Most identity programs don’t fail on technology. They fail on lifecycle — who gets access on day one, what changes when they move roles, whether access actually ends when they leave, and whether anyone can prove any of it. We’ve done that work for 17 years.
Elry builds and sustains the provisioning and deprovisioning layer for organisations where the identity stack has outgrown the team running it: automated joiner-mover-leaver flows, integration with HR as the source of truth, and lifecycle rules that keep running without a person remembering to do it.
At the University of Queensland, that means the identity lifecycle for 800,000+ accounts — staff, students, affiliates, and alumni — running across Exchange, Active Directory, LDAP, Okta, and Duo.
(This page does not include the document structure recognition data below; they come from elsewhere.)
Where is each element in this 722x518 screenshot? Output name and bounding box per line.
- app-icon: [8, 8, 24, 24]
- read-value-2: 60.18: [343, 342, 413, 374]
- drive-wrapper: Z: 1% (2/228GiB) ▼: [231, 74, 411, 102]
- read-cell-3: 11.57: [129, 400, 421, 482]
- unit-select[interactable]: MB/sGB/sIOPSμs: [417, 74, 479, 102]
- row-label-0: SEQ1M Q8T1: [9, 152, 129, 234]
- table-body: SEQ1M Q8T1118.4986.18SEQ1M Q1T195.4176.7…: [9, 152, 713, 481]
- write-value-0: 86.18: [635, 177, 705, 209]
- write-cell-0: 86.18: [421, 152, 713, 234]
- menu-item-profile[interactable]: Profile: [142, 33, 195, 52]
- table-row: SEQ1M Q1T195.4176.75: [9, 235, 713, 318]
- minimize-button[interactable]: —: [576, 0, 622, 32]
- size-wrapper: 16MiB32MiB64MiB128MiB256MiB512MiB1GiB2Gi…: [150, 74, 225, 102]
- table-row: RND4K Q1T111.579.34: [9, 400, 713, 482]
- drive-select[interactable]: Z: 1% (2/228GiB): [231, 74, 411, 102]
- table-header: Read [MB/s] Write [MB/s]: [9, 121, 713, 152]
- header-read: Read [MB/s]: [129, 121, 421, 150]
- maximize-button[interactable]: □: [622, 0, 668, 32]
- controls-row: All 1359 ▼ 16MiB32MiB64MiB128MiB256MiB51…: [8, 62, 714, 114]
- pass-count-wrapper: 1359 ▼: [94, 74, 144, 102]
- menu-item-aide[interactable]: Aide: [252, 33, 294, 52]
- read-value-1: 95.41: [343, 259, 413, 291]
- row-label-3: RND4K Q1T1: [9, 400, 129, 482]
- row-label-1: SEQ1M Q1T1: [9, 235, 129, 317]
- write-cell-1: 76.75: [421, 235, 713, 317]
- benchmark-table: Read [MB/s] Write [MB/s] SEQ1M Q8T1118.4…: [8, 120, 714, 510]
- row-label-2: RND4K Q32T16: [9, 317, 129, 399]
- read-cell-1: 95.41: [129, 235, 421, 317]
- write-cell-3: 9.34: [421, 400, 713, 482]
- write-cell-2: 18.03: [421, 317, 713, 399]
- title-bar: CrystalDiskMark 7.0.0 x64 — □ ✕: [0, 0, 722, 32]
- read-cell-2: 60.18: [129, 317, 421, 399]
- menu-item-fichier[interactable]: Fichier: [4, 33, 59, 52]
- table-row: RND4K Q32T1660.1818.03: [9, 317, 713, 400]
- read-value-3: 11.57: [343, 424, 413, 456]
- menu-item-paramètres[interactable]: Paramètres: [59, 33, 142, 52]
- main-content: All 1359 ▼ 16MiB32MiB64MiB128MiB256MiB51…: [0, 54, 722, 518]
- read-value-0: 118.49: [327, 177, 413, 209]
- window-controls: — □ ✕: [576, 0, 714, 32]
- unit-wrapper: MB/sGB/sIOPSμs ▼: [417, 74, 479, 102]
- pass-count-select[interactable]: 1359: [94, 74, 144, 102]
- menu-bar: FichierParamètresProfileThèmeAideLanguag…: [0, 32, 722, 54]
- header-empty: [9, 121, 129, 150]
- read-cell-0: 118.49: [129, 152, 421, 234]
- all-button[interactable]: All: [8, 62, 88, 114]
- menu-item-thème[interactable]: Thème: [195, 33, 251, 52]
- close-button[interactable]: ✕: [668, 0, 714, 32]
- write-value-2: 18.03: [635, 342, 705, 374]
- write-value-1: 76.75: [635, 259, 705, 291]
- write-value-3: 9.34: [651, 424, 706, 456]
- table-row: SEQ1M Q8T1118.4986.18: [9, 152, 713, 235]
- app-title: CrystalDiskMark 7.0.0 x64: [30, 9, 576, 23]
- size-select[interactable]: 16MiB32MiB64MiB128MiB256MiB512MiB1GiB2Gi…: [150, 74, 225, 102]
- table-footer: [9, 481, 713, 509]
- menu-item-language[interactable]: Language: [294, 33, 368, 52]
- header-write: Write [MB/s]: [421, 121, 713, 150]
Five years stable. Enrolment-cycle churn at that scale is the hardest lifecycle problem in the country, and it’s the one we sit inside every day.
Custom, because the complexity is the point. Universities that buy off-the-shelf identity tools often end up with three off-the-shelf systems and nothing that works together. A person can be staff and student at the same time. International students arrive with no first name, or no last name. Identities span from a person’s first contact with the institution to their last — and back again, because alumni return. Systems built for corporate joiner-mover-leaver flows don’t represent any of that. We build custom identity lifecycle systems for exactly these environments.
For universities: enrolment-cycle churn, multi-vendor federation, audit load on a lean central IT team — we know the sector from the inside, not from a whitepaper.